*** Block opens ***

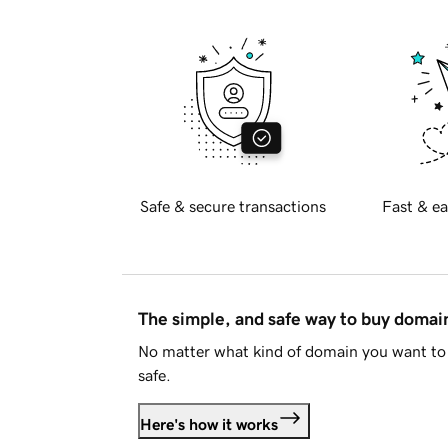
Safe & secure transactions
Fast & ea
The simple, and safe way to buy doma
No matter what kind of domain you want to 
safe.
Here's how it works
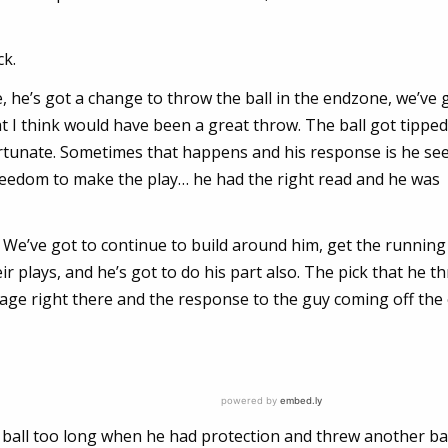
ck.
 he’s got a change to throw the ball in the endzone, we’ve 
t I think would have been a great throw. The ball got tippe
ortunate. Sometimes that happens and his response is he se
reedom to make the play… he had the right read and he was
 it. We’ve got to continue to build around him, get the runni
r plays, and he’s got to do his part also. The pick that he t
verage right there and the response to the guy coming off the
he ball too long when he had protection and threw another ba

*** Block closes ***

■ What you have to do
With no other words, state how many lines above hold the word "that".

■ Answer to the problem
2